Half recipe, straight French, two jacos (no starter this time)
Baked 4:45 pm
Gave: to my long lost writer’s group
Some days have a mind of their own. I had planned on a quick trip to the beach while my dough was on its first rise, but I hadn’t imagined making my first attempt at St. Brigid’s crosses while there. It just felt right, though. The idea came in a flash and before I knew it I was gathering pine needles and plant material and tucking them into the beach bag alongside the shovel. I had a bit more than an hour before my dough needed me back home…
A solitary day at Hendry’s. The kids drew pictures in the sand and munched down a few more treats from Halloween.

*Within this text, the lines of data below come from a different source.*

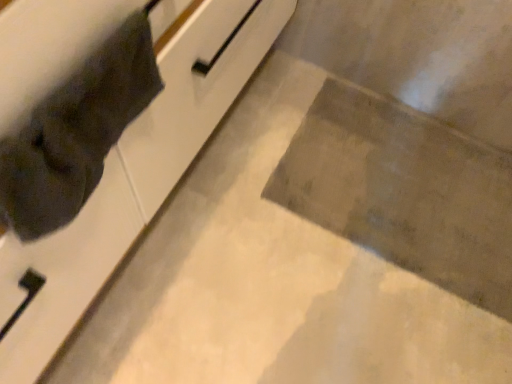 Question: In the image, is dark fabric cat at left on the left side or the right side of white glossy cabinet at upper left?

Choices:
 (A) right
 (B) left

Answer: (A)

Question: From the image's perspective, is dark fabric cat at left located above or below white glossy cabinet at upper left?

Choices:
 (A) above
 (B) below

Answer: (B)

Question: Is dark fabric cat at left in front of or behind white glossy cabinet at upper left in the image?

Choices:
 (A) behind
 (B) front

Answer: (A)

Question: From a real-world perspective, is white glossy cabinet at upper left above or below dark fabric cat at left?

Choices:
 (A) below
 (B) above

Answer: (A)

Question: From the image's perspective, relative to dark fabric cat at left, is white glossy cabinet at upper left above or below?

Choices:
 (A) below
 (B) above

Answer: (B)

Question: Based on their positions, is white glossy cabinet at upper left located to the left or right of dark fabric cat at left?

Choices:
 (A) right
 (B) left

Answer: (B)

Question: Relative to dark fabric cat at left, is white glossy cabinet at upper left in front or behind?

Choices:
 (A) front
 (B) behind

Answer: (A)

I fumbled over my fingers and prayed.
Today I learned of a colleague’s sorrow. A baby yet unborn, has already headed back to heaven. What sadness. So my fumbling with pine needles, and reeds from my yard, had a purpose–to honor this family with the making of a cross and the prayers that came along with it. I wanted just the doing of it to be a mark of hope and healing. I pray it was…
Saint Brigid’s crosses are unwieldy things. But the beach is a magical place and though my first two attempts were poor images of what they might be in an expert’s hand, I didn’t care–I just wanted to do, and to be. But I couldn’t stay too long; I had dough on the rise!

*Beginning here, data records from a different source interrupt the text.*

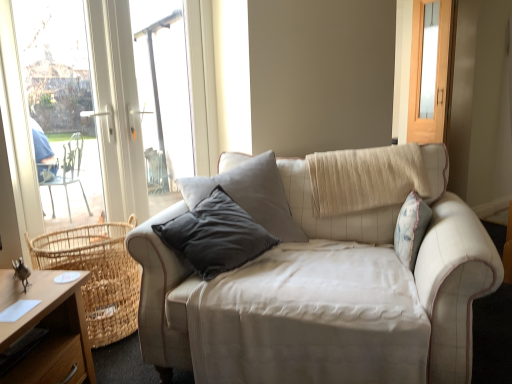 Question: From a real-world perspective, is woven natural basket at lower left positioned under beige fabric couch at center based on gravity?

Choices:
 (A) yes
 (B) no

Answer: (A)

Question: Is woven natural basket at lower left facing away from beige fabric couch at center?

Choices:
 (A) no
 (B) yes

Answer: (A)

Question: Is woven natural basket at lower left at the right side of beige fabric couch at center?

Choices:
 (A) no
 (B) yes

Answer: (A)

Question: Is woven natural basket at lower left next to beige fabric couch at center?

Choices:
 (A) no
 (B) yes

Answer: (A)

Question: Is woven natural basket at lower left wider than beige fabric couch at center?

Choices:
 (A) yes
 (B) no

Answer: (B)

Question: Is woven natural basket at lower left shorter than beige fabric couch at center?

Choices:
 (A) no
 (B) yes

Answer: (B)

Question: Can you confirm if beige fabric couch at center is smaller than matte wooden screen door at upper right?

Choices:
 (A) yes
 (B) no

Answer: (B)

Question: Does beige fabric couch at center have a greater height compared to matte wooden screen door at upper right?

Choices:
 (A) no
 (B) yes

Answer: (A)

Question: Considering the relative sizes of beige fabric couch at center and matte wooden screen door at upper right in the image provided, is beige fabric couch at center wider than matte wooden screen door at upper right?

Choices:
 (A) yes
 (B) no

Answer: (A)

Question: Is beige fabric couch at center positioned beyond the bounds of matte wooden screen door at upper right?

Choices:
 (A) no
 (B) yes

Answer: (B)

Question: Can you see beige fabric couch at center touching matte wooden screen door at upper right?

Choices:
 (A) no
 (B) yes

Answer: (A)

Question: From a real-world perspective, does beige fabric couch at center sit lower than matte wooden screen door at upper right?

Choices:
 (A) no
 (B) yes

Answer: (B)

Question: From the image's perspective, is matte wooden screen door at upper right below woven natural basket at lower left?

Choices:
 (A) no
 (B) yes

Answer: (A)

I started to collect the kids, but then noticed strands and strands of sea grass. I adjusted my brain, which holds my schedule, and figured the dough could just go on rising.

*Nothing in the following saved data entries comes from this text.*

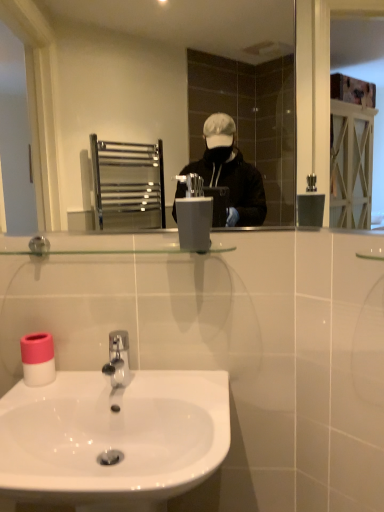 Question: From the image's perspective, is metallic silver mirror at upper center above or below white matte toilet paper at lower left?

Choices:
 (A) below
 (B) above

Answer: (B)

Question: Is metallic silver mirror at upper center wider or thinner than white matte toilet paper at lower left?

Choices:
 (A) thin
 (B) wide

Answer: (A)

Question: Based on their relative distances, which object is nearer to the satin grey plastic at center?

Choices:
 (A) white glossy sink at lower center
 (B) metallic silver mirror at upper center
 (C) white matte toilet paper at lower left

Answer: (A)

Question: Estimate the real-world distances between objects in this image. Which object is closer to the white matte toilet paper at lower left?

Choices:
 (A) metallic silver mirror at upper center
 (B) white glossy sink at lower center
 (C) satin grey plastic at center

Answer: (B) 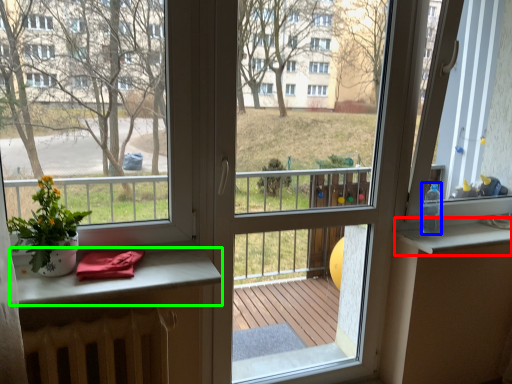 Question: Estimate the real-world distances between objects in this image. Which object is farther from window sill (highlighted by a red box), bottle (highlighted by a blue box) or table (highlighted by a green box)?

Choices:
 (A) bottle
 (B) table

Answer: (B) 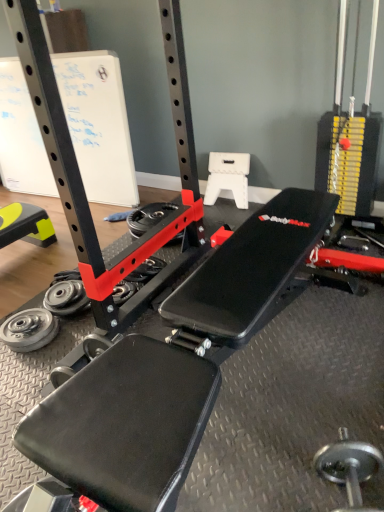 Where is `free space above silver metallic weight plate at lower left, the 1th wheel in the bottom-to-top sequence (from a real-world perspective)`? This screenshot has width=384, height=512. free space above silver metallic weight plate at lower left, the 1th wheel in the bottom-to-top sequence (from a real-world perspective) is located at coordinates (25, 335).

So I fashioned my third and final cross from seaweed. It was my best prayer yet, and when I finished, I floated it in the gentle waves before I pressed it in a book to send to my colleague later.
And now for the bread. It came out golden and delicious, despite the long first rise. I wish I could send that sweet young family this hot loaf of bread as well as the cross, but, it’s a bit far for bread to travel–from here to Indiana.
So, I’ll take it to my writer friends, who will devour it with glee.
Some days simply have a mind of their own and we are called to just follow along and forget the dough that’s on the rise…
This is a beautiful post and wonderful blog concept. I want to link to you. And like you, everything I do now is colored with the knowledge that Paige and Bobby’s baby has died. I feel wearier as I go about the daily chores. We’re keeping the lampada lit around the clock so that we can keep watch with them. Every time I see that lampada burning my heart aches.